We will provide you with a board in Forsyth-Edwards Notation (FEN) and a list of legal moves. Your task is to reason through the board state and determine an optimal move based on your analysis.

The reasoning process and answer must be enclosed within <think> </think> and <answer> </answer> tags, respectively. For example, when given an input prefixed with "user:", your response should be in the format "assistant: <think> [your reasoning] </think> <answer> [chosen move] </answer>".
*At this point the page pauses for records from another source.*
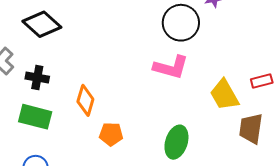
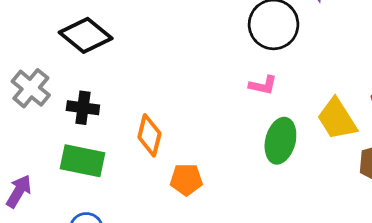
pink L-shape: (171, 67) -> (263, 85), size x0.6
green ellipse: (176, 142) -> (280, 141), moved

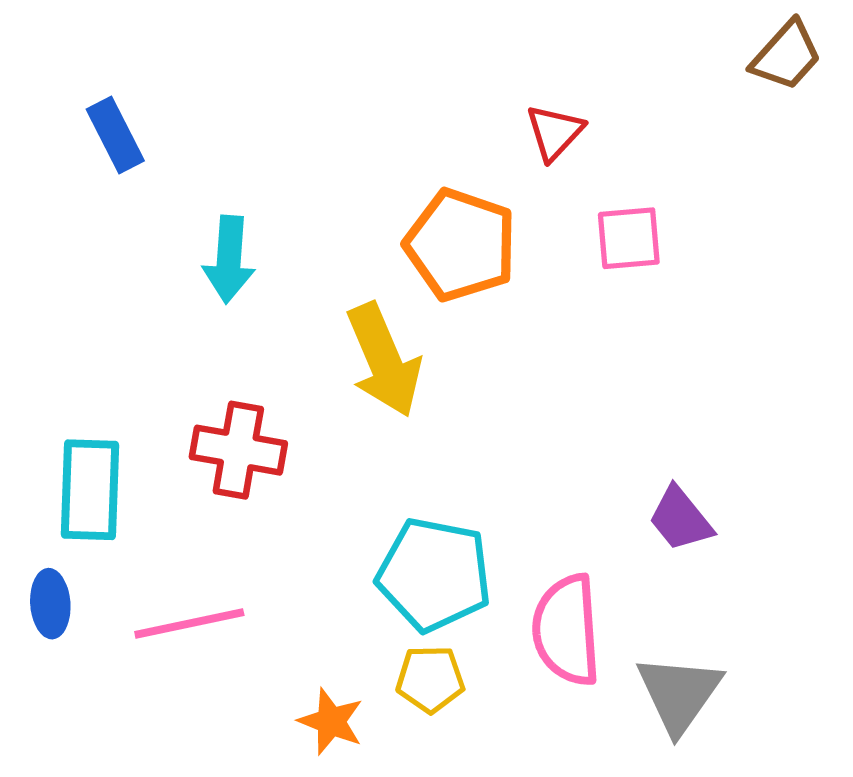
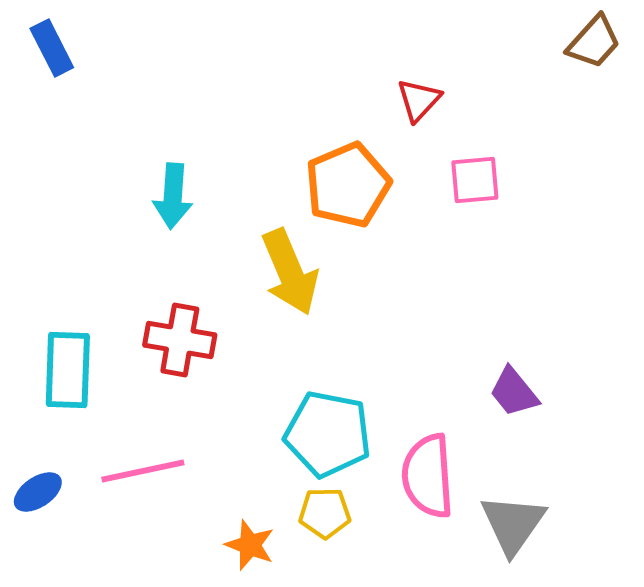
blue rectangle: (115, 135) -> (52, 48), moved
orange pentagon: (461, 245) -> (348, 185), turned 30
blue ellipse: (50, 604) -> (38, 492), moved, turned 60

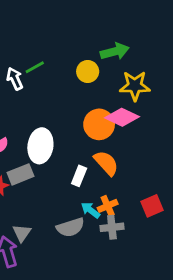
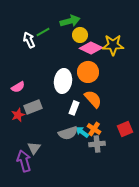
green arrow: (115, 51) -> (70, 21), moved
pink diamond: (122, 117) -> (91, 48), moved
white ellipse: (40, 146) -> (63, 81), moved
orange cross: (108, 206) -> (94, 129), turned -32
gray semicircle: (70, 227) -> (68, 133), moved

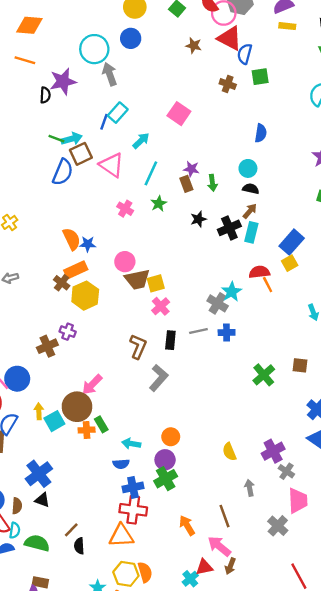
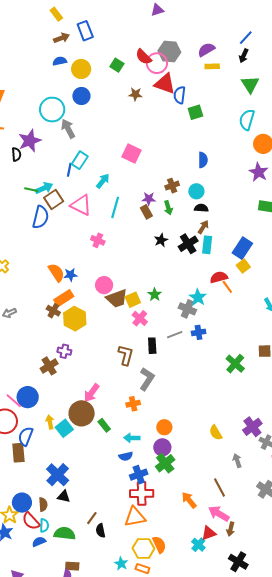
brown cross: (228, 84) -> (172, 186), moved, turned -32
green star: (159, 204) -> (155, 295), moved
orange cross: (87, 430) -> (133, 404), moved

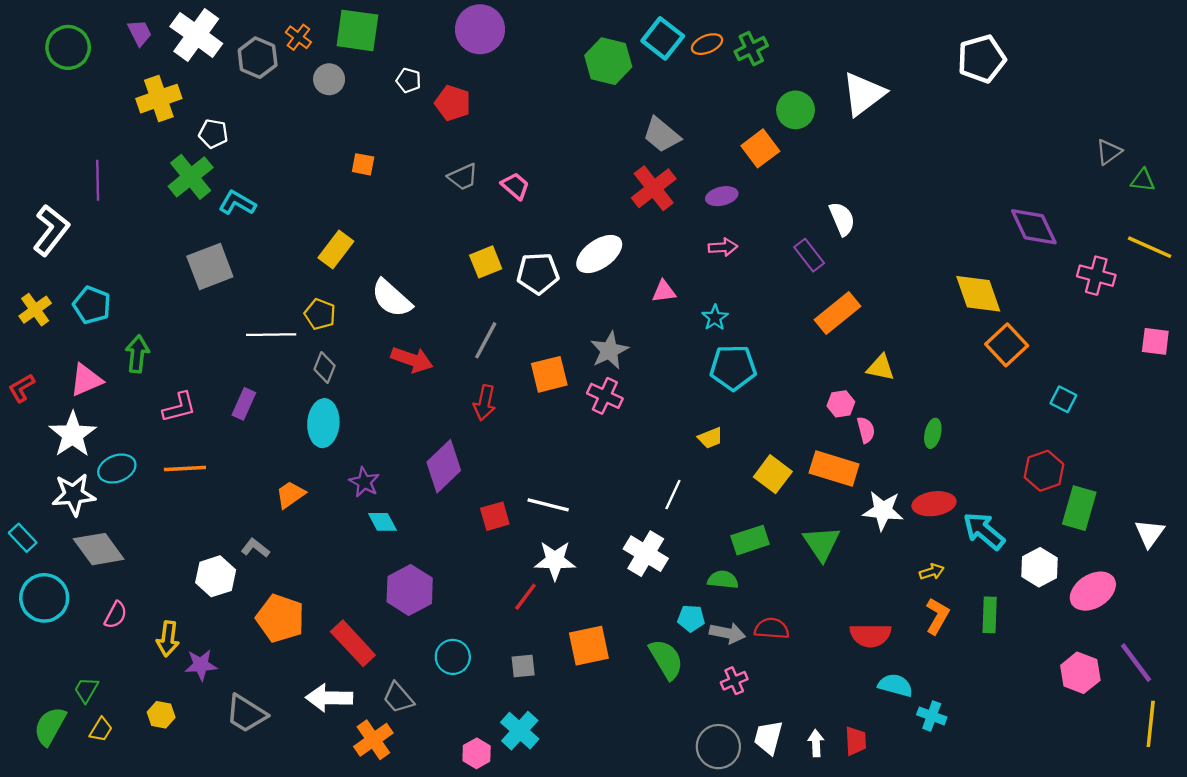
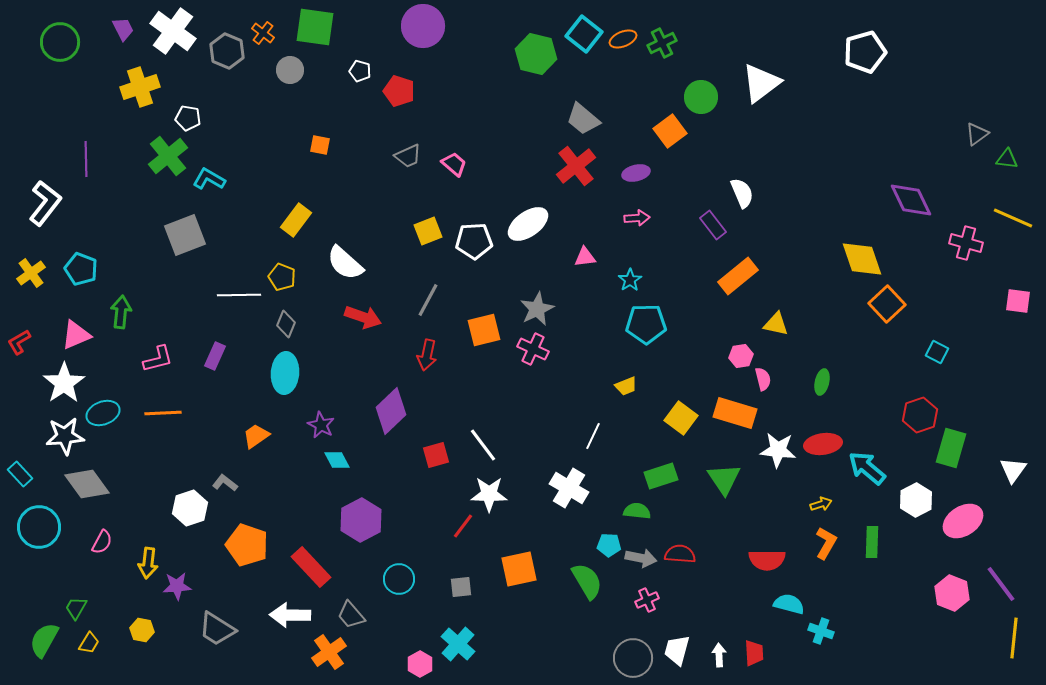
white line: (548, 505) -> (483, 445), turned 39

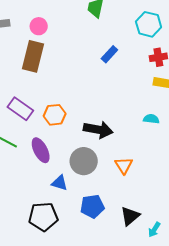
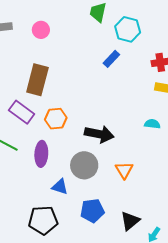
cyan hexagon: (149, 24) -> (128, 29), moved
brown rectangle: (33, 56) -> (37, 80), moved
purple ellipse: (41, 150) -> (41, 154), turned 30

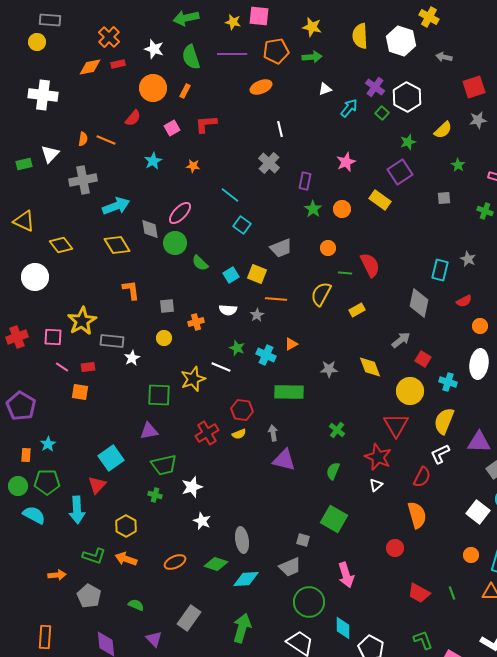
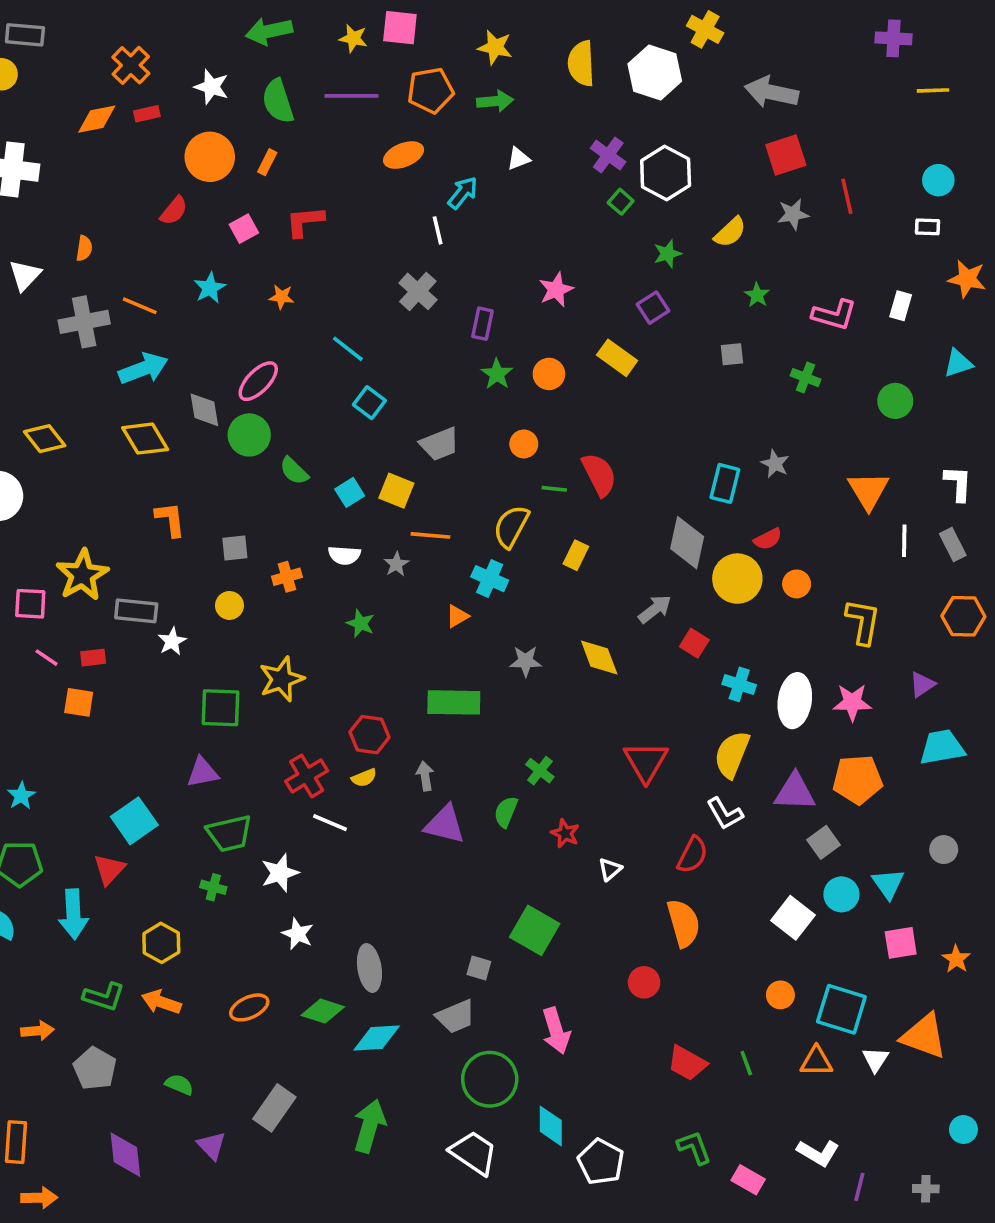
gray arrow: (444, 57) -> (771, 92), moved, size x1.8
cyan arrow: (349, 108) -> (463, 193), moved
orange line: (106, 140) -> (140, 306), moved
purple square: (400, 172) -> (653, 308), size x0.7
yellow rectangle: (357, 310) -> (576, 555), turned -35
cyan cross: (266, 355) -> (490, 579), moved
white ellipse: (479, 364) -> (795, 701), moved
white line: (221, 367) -> (330, 823), moved
yellow circle: (410, 391) -> (737, 579), moved
white L-shape: (440, 454) -> (725, 814), turned -95
red star: (378, 457) -> (565, 833), moved, size x0.6
green semicircle: (333, 471) -> (506, 812), moved

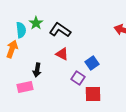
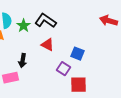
green star: (36, 23) -> (24, 26), moved
blue square: (92, 63) -> (78, 54), turned -32

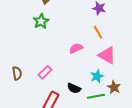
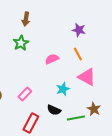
pink semicircle: (76, 48) -> (52, 59), moved
cyan star: (97, 76) -> (63, 89), moved

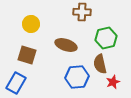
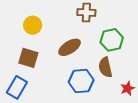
brown ellipse: (66, 45) -> (70, 47), turned -50
red star: (113, 82) -> (127, 88), moved

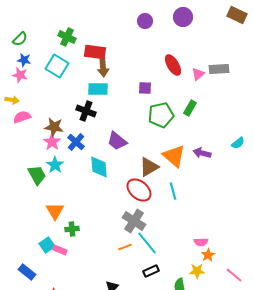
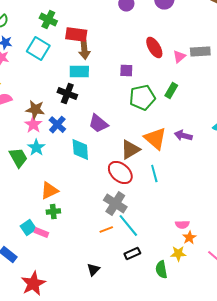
orange triangle: (55, 211) -> (49, 191), moved, turned 36

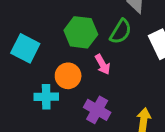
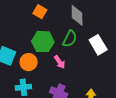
orange circle: (68, 76) -> (29, 62), moved

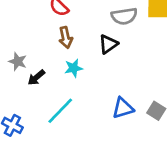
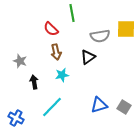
gray star: (18, 61) -> (20, 61), moved
black arrow: (36, 77) -> (34, 82), turned 120

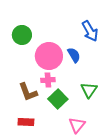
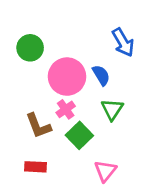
pink cross: (48, 80) -> (66, 109), turned -32
green triangle: (89, 90) -> (112, 109), moved

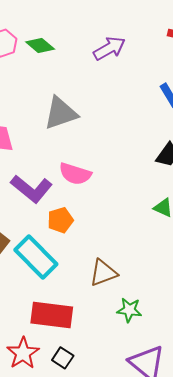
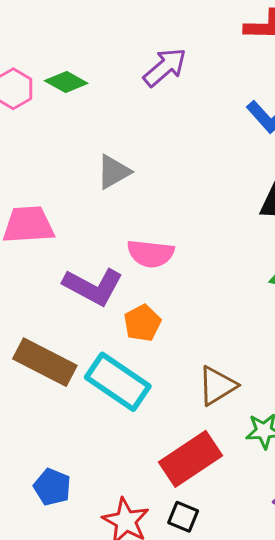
gray triangle: (61, 113) -> (114, 172), size x0.7
red rectangle: (52, 315) -> (190, 459), moved, turned -30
Below is an example of your desired behavior:

Example 1:
user: <FEN> 7R/4n1k1/4P3/1pp2B2/8/6P1/2r4P/6K1 w - - 3 50 </FEN> <legal moves> [f5h7, h8h6, h2h4, h8g8, h2h3, g1f1, f5d3, f5h3, h8b8, h8h4, h8c8, h8f8, h8a8, h8d8, f5g4, h8h3, g3g4, g1h1, f5e4, h8h5, f5c2, h8e8, f5g6, h8h7] </legal moves>
assistant: <think> Playing as white, I'm in the offensive here. My rook is currently in at risk of being taken by their king and my bishop is at risk of being taken by their knight. I could take their rook with their bishop but they would take my rook. However, if I move my rook to h7, I'll put their king in check while saving my rook and bishop and continue pressure. Moving rook h8 to h7 is a wise move. </think> <answer> h8h7 </answer>

Make sure that your chosen move is in standard chess notation (such as 'g8f7' -- which means you move the piece from g8 to f7).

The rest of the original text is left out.